Pantaloon Retail’s stock has gained 6.5% in November till the announcement of its September 2012 results on Friday (post market hours) in anticipation of no negative surprises amid already low expectations.

However the stock lost 2.32% of the gains today as the company disappointed heavily on net profit front even though sales growth has come in line with expectations.

The company’s announcement of de-merging fashion business into a separate entity namely Future Fashion, transferring debt of Rs 1,226 crore and listing it later-on after issuing one share of the new entity for every three shares/DVRs in Pantaloon Retail are all positives.

Says Kishore Biyani, chief executive officer, Future Group, “We grew multiple formats in the early stages of our growth, and now as each one of them has become sizeable, we are giving them  independence to propel their growth. “This consolidation will help create the base for the next phase of growth of the Future Group in modern retail.”

However, debt woes (core retail debt of roughly Rs 2,500 crore post the three deals) will continue and impact profitability. Hence, until all the dirt is cleaned, the stock may continue to remain under pressure though announcements related to company (de-leveraging attempts) or sector (FDI news) may lead to a temporary bull run.

Net profit disappoints again

The company’s net sales of Rs 3,060 crore and growth of 5.1% was not that bad considering muted consumer sentiments (read lower spend), extended end of season sale and festive season falling in December quarter.

Analysts had expected an average Rs 3,069 crore (growth of 5.4%).

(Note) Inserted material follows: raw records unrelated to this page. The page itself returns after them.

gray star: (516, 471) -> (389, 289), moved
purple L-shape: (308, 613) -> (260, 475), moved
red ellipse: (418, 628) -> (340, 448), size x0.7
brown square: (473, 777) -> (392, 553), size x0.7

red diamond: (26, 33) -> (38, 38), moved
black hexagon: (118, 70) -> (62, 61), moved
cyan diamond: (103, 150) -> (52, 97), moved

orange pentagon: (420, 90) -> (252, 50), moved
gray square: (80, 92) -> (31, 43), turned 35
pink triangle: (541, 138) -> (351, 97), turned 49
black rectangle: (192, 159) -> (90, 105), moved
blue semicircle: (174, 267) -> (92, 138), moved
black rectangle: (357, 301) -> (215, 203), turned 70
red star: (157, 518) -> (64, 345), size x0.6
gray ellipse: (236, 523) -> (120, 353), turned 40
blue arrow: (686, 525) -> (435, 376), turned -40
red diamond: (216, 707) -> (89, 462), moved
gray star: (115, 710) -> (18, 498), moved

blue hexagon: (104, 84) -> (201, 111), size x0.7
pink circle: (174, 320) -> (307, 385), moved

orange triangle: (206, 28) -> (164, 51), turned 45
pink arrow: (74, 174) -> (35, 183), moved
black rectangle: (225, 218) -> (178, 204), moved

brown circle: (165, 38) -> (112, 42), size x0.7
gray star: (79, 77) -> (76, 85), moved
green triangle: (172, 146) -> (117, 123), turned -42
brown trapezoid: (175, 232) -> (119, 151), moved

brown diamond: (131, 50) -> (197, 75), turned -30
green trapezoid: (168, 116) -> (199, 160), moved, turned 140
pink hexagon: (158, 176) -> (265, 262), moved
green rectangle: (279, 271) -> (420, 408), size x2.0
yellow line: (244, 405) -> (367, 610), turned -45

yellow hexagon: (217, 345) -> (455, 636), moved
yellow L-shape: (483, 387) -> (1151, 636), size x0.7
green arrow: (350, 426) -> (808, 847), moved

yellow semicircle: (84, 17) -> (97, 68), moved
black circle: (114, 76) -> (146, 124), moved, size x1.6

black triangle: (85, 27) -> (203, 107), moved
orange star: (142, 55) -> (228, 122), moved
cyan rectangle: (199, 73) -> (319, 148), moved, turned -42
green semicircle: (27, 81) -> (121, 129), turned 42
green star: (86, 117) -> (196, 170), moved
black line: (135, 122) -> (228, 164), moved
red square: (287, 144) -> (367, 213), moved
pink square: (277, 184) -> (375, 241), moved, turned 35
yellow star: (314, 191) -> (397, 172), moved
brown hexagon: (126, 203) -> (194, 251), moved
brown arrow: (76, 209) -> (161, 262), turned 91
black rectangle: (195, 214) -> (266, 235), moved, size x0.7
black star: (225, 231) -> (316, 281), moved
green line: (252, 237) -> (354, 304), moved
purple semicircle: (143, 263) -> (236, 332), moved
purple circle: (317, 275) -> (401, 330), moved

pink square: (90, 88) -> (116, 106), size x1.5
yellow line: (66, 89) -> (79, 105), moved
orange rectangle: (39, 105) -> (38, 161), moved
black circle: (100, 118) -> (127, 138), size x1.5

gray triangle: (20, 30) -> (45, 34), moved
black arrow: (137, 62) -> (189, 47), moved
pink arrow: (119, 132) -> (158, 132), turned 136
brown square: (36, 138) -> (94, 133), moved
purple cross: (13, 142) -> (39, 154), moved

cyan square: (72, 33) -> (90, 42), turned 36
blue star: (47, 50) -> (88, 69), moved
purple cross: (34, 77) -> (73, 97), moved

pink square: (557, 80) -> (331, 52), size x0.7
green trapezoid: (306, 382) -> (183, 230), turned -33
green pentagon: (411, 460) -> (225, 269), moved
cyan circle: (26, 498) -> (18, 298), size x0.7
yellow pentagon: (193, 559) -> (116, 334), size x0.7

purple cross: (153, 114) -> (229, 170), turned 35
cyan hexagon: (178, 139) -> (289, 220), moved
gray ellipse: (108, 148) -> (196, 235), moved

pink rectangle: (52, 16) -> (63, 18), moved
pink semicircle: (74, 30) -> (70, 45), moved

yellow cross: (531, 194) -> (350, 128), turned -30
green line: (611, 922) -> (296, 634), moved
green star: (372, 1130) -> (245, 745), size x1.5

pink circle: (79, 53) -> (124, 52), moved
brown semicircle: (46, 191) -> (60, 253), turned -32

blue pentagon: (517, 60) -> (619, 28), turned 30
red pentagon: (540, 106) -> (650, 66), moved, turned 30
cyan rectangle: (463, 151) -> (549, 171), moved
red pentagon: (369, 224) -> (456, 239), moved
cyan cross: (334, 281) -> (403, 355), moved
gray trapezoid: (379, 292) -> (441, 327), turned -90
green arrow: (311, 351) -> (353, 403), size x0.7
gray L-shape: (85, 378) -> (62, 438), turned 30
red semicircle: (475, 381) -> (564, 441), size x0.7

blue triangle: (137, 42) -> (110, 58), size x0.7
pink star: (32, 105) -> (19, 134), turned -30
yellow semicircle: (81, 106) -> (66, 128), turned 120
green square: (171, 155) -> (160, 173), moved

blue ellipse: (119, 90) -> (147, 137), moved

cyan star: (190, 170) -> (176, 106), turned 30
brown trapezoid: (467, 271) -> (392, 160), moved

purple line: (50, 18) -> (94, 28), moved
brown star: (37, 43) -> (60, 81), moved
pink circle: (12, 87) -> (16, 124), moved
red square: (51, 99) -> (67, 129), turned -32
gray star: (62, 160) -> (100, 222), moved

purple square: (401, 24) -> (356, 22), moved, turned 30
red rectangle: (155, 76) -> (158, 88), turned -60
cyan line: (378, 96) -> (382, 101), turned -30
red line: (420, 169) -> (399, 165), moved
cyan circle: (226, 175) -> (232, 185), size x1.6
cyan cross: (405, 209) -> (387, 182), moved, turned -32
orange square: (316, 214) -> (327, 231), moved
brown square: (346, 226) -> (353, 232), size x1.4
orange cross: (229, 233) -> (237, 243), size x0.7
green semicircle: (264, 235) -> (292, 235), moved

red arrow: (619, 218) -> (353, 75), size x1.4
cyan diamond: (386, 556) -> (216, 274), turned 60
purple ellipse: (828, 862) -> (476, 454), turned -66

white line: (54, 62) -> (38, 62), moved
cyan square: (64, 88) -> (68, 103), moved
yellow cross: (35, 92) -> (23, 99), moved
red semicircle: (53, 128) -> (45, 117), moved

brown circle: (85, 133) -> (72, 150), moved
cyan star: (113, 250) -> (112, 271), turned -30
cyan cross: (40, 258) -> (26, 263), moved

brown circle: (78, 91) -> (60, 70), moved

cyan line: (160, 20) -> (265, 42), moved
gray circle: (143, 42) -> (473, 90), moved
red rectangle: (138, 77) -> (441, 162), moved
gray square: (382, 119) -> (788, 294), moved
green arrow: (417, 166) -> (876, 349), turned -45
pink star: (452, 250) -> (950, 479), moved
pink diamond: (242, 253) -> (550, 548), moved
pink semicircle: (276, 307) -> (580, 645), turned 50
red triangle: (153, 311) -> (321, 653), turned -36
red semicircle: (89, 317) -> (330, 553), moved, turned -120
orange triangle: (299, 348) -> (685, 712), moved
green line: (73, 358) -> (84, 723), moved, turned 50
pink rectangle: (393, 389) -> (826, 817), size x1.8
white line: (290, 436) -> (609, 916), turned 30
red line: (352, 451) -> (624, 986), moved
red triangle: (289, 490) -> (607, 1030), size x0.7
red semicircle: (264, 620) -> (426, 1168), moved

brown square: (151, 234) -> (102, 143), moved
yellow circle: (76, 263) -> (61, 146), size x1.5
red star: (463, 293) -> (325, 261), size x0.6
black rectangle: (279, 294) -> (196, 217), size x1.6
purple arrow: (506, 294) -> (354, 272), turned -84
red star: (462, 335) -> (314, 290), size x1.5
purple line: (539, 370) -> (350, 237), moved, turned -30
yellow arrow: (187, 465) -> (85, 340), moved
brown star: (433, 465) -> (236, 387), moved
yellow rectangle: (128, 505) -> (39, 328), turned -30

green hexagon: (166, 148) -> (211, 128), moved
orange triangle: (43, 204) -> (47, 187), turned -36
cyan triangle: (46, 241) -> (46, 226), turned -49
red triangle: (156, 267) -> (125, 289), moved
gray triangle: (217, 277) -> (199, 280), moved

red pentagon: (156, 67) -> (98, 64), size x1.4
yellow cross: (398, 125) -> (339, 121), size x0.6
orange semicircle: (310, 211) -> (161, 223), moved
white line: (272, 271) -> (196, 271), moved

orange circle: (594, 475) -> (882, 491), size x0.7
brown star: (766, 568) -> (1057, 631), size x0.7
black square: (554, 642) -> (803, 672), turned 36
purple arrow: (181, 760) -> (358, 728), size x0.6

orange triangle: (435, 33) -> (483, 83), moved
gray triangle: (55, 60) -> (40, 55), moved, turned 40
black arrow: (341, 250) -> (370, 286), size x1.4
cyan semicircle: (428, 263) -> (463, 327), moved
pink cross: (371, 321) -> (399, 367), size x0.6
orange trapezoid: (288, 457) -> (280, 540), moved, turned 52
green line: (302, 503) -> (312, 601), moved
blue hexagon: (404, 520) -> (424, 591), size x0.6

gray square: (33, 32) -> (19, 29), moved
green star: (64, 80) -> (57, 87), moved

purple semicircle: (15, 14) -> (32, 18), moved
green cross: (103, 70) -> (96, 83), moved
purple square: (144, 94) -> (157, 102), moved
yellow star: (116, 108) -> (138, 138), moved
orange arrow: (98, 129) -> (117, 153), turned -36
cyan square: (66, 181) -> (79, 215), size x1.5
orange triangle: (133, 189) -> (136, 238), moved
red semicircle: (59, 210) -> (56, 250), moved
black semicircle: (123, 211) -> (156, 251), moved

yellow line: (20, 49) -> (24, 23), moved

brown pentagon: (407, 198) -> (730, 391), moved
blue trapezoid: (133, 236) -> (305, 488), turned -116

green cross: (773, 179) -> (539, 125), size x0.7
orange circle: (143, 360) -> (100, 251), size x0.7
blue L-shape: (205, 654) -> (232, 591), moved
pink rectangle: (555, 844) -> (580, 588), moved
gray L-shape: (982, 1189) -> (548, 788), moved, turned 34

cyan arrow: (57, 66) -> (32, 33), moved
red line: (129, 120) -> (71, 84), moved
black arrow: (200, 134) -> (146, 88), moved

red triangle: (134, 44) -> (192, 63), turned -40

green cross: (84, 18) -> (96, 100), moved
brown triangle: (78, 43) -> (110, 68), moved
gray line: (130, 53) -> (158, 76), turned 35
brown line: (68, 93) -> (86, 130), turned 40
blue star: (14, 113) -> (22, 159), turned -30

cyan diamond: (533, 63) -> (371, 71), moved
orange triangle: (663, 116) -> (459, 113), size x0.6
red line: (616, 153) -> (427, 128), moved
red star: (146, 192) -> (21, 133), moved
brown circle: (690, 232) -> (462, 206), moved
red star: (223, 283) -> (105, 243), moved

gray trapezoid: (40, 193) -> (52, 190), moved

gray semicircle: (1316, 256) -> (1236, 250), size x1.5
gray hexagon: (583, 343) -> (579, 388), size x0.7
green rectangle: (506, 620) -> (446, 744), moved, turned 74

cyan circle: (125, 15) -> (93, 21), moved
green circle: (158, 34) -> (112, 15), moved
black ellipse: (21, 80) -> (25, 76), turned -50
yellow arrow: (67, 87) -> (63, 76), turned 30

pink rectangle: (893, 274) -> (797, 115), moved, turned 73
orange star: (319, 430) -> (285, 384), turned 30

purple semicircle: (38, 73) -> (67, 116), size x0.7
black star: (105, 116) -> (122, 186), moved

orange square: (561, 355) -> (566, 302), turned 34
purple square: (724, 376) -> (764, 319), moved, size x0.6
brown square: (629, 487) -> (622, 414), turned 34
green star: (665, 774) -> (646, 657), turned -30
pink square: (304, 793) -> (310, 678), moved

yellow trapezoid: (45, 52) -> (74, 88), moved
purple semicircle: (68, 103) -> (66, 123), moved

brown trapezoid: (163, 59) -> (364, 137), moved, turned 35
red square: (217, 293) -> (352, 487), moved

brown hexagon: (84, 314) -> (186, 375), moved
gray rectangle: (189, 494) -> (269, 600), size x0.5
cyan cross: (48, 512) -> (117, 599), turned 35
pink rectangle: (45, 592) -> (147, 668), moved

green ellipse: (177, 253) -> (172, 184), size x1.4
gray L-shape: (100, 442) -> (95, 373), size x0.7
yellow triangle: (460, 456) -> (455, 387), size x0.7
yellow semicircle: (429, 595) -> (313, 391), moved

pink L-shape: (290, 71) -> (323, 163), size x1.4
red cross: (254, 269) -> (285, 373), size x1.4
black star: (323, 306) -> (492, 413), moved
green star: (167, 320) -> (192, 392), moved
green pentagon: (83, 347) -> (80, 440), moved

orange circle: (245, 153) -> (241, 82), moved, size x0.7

Same store sales growth (SSSG) in value (3.6%) and home retail (1.3%) has come on expected lines of 1-4%. Lifestyle retail surprised with 6.5% SSSG.

With better control over costs (including reduction in staff expenses), operating profit margin has been maintained at 8.6%, which is another positive. But significant jump in interest cost (35%) led to 87% drop—higher than expected 73.5%-- in net profit (Rs 4.4 crore).

Valuation after de-merger

The company’s attempt to further simplify business structure and have three distinct listed entities namely Pantaloon Retail (hypermarket and supermarket chains), Future Fashion (fashion) and Future Ventures India (food and FMCG) will help grow the formats profitably and in turn reduce the debt burden. Analysts have given thumbs up to the move.

Says Abneesh Roy, analyst, Edelweiss Securities, “The recent development will help re-focus on core retail business (help address slow SSSG) and are enthused by the pick-up in deleveraging steps initiated by the company.”  However, the process will take time and benefits will flow in only over next couple of quarters.

After selling Pantaloon retail format to Aditya Birla Nuvo and now de-merging the fashions business, the new Pantaloon (which will have Big Bazaar, Food Bazaar, Home Town, eZone besides investments in subsidiaries involved in supply chain and sourcing among others) may attract relatively lower valuation thanks to predominance of value business, which do not yield higher margin like lifestyle related products like apparel. At Rs 198, the stock currently trades at 28 times FY13 (year ended June) estimated earnings.